There are important technical factors to consider, including both the battery sizing in terms of its kW power rating and kWhr energy storage capacity, and also the underlying battery chemistry.  By taking into account the physical location of the battery along with models of different markets that it will operate in, it is possible to narrow down to the most appropriate technical parameters.  Another consideration is the gradual effect of wear and tear on the battery with continuous usage.  By analysing these effects it is possible to reduce some of the uncertainty around battery lifecycles (likely to be in the region of 10 years) and get better predictions of the likely revenue in each year of operation.

But whilst a payback of 5 years seems reasonable from an energy infrastructure perspective (where 15-20 years is more typical) for most companies used to a ROI within 2-3 years on energy projects it is not easy financing battery systems.

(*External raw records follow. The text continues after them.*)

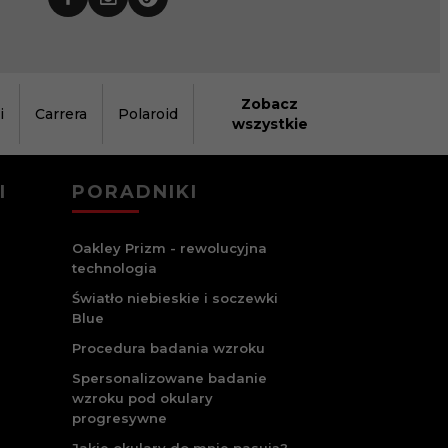
Zobacz
i
Carrera
Polaroid
wszystkie
I
PORADNIKI
Oakley Prizm - rewolucyjna
technologia
Światło niebieskie i soczewki
Blue
Procedura badania wzroku
Spersonalizowane badanie
wzroku pod okulary
progresywne
Jakie okulary do mnie pasują?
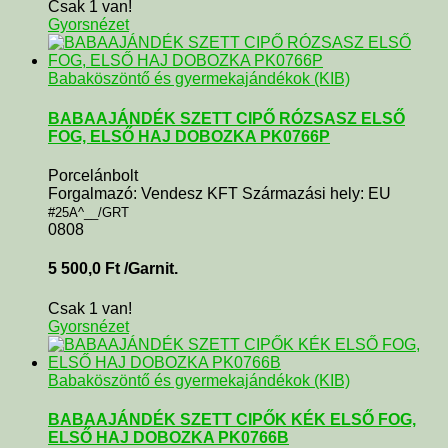
Csak 1 van!
Gyorsnézet
Babaköszöntő és gyermekajándékok (KIB)
BABAAJÁNDÉK SZETT CIPŐ RÓZSASZ ELSŐ
FOG, ELSŐ HAJ DOBOZKA PK0766P
Porcelánbolt
Forgalmazó: Vendesz KFT Származási hely: EU
#25A^__/GRT
0808
5 500,0
Ft
/Garnit.
Csak 1 van!
Gyorsnézet
Babaköszöntő és gyermekajándékok (KIB)
BABAAJÁNDÉK SZETT CIPŐK KÉK ELSŐ FOG,
ELSŐ HAJ DOBOZKA PK0766B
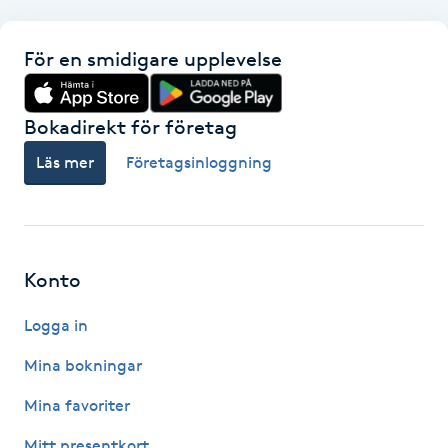
Hot Stone Massage
För en smidigare upplevelse
Hot yoga
Hudföryngring
Bokadirekt för företag
Läs mer
Företagsinloggning
Huduppstramning
Hudvård
Konto
Hyaluronsyra
Logga in
Hyperhidros
Mina bokningar
Hypnos
Mina favoriter
Mitt presentkort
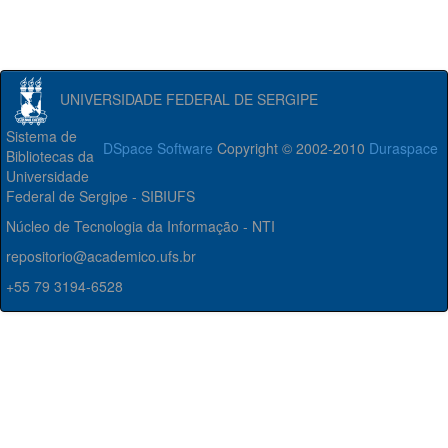
UNIVERSIDADE FEDERAL DE SERGIPE
Sistema de
DSpace Software
Copyright © 2002-2010
Duraspace
Bibliotecas da
Universidade
Federal de Sergipe - SIBIUFS
Núcleo de Tecnologia da Informação - NTI
repositorio@academico.ufs.br
+55 79 3194-6528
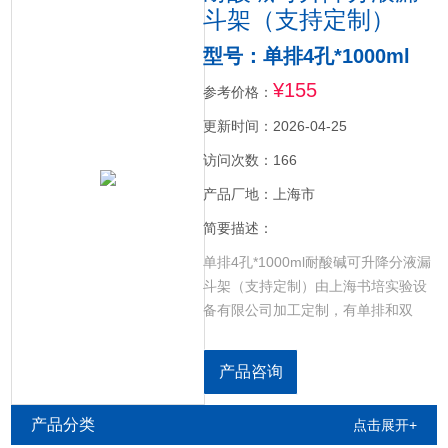
斗架（支持定制）
型号：单排4孔*1000ml
¥155
参考价格：
更新时间：2026-04-25
访问次数：166
产品厂地：上海市
简要描述：
单排4孔*1000ml耐酸碱可升降分液漏
斗架（支持定制）由上海书培实验设
备有限公司加工定制，有单排和双
排，孔数和孔径可定制。耐酸碱，可
升降，两侧板架，中间放置漏斗板
产品咨询
子，下面底座安装方便，拆卸方便，
固定方式为国标蝴蝶螺丝与垫片。选
产品分类
点击展开+
用优质PP全新料，可升降设计，板材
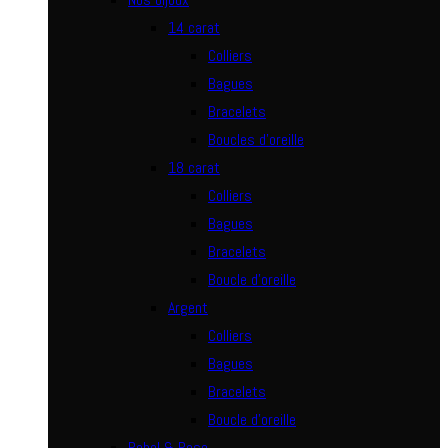
14 carat
Colliers
Bagues
Bracelets
Boucles d’oreille
18 carat
Colliers
Bagues
Bracelets
Boucle d’oreille
Argent
Colliers
Bagues
Bracelets
Boucle d’oreille
Rebel & Rose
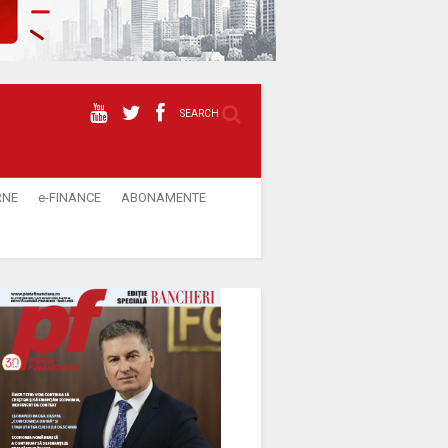
SEARCH
RNE
e-FINANCE
ABONAMENTE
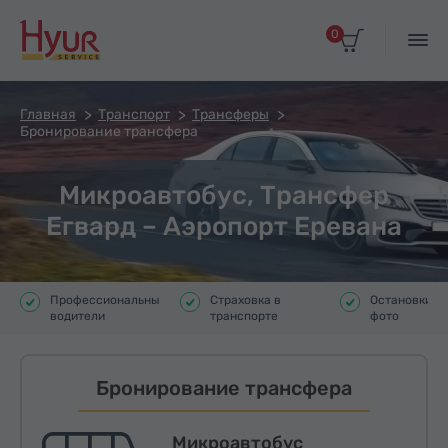
0
Главная
Транспорт
Трансферы
Бронирование трансфера
Микроавтобус, Трансфер
Егвард – Аэропорт Еревана
Профессиональные
Страховка в
Остановки д
водители
транспорте
фото
Бронирование трансфера
Микроавтобус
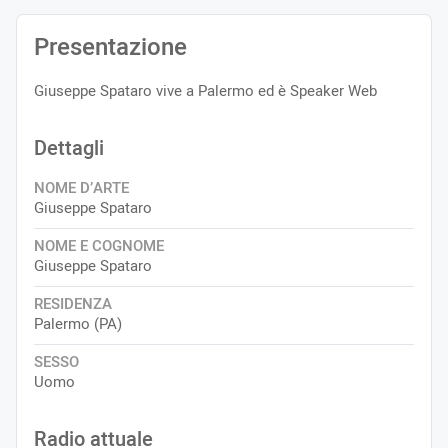
Presentazione
Giuseppe Spataro vive a Palermo ed è Speaker Web
Dettagli
NOME D’ARTE
Giuseppe Spataro
NOME E COGNOME
Giuseppe Spataro
RESIDENZA
Palermo (PA)
SESSO
Uomo
Radio attuale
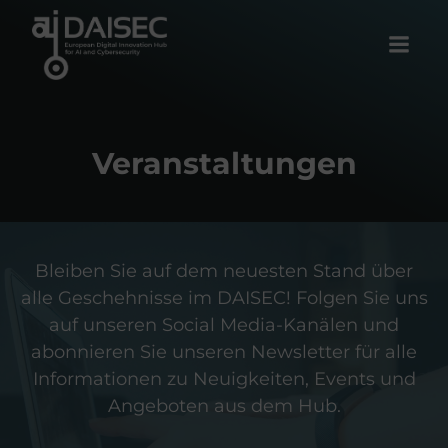
Zum
Inhalt
springen
Veranstaltungen
Bleiben Sie auf dem neuesten Stand über
alle Geschehnisse im DAISEC! Folgen Sie uns
auf unseren Social Media-Kanälen und
abonnieren Sie unseren Newsletter für alle
Informationen zu Neuigkeiten, Events und
Angeboten aus dem Hub.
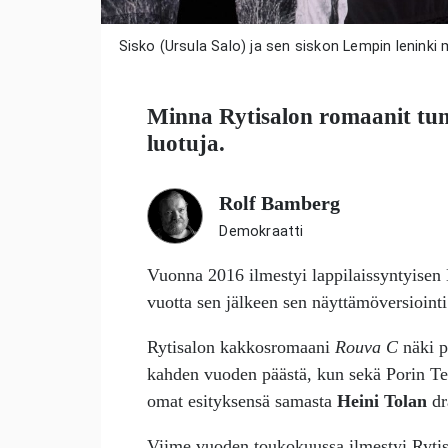
Sisko (Ursula Salo) ja sen siskon Lempin leninki
Minna Rytisalon
romaanit tun
luotuja.
Rolf Bamberg
Demokraatti
Vuonna 2016 ilmestyi lappilaissyntyisen
vuotta sen jälkeen sen näyttämöversiointi
Rytisalon kakkosromaani
Rouva C
näki p
kahden vuoden päästä, kun sekä Porin Teat
omat esityksensä samasta
Heini Tolan
dr
Viime vuoden toukokuussa ilmestyi Ryt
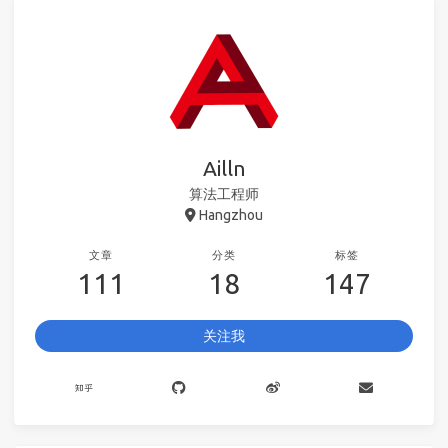
Ailln
算法工程师
Hangzhou
文章
分类
标签
111
18
147
关注我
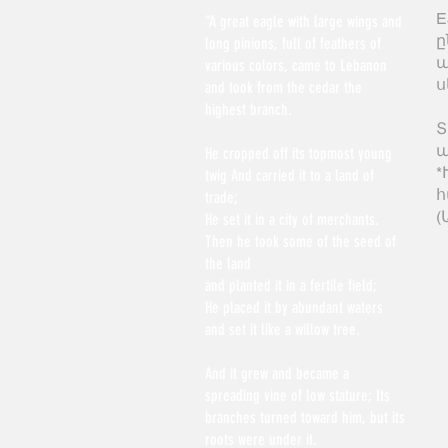
E
“A great eagle with large wings and
ը
long pinions, full of feathers of
ա
various colors, came to Lebanon
ս
and took from the cedar the
highest branch.
Տ
պ
He cropped off its topmost young
*
twig And carried it to a land of
հ
trade;
(
He set it in a city of merchants.
Then he took some of the seed of
the land
and planted it in a fertile field;
He placed it by abundant waters
and set it like a willow tree.
And it grew and became a
spreading vine of low stature; Its
branches turned toward him, but its
roots were under it.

Some larger, capital rich companies may have the appetite and money to finance these projects themselves, but the majority of the companies we are talking to are keen to take these assets off balance sheet and finance installations via banks and other investors under third party ownership.

In these circumstances, managing the performance of battery systems – so that they meet their warranty and their lifecycle is maximised – whilst optimising their potential as a flexible resource able to cut energy costs, earn revenue and deliver a vital uninterruptible power supply  during outages will be key to their commercial success and scale of deployment.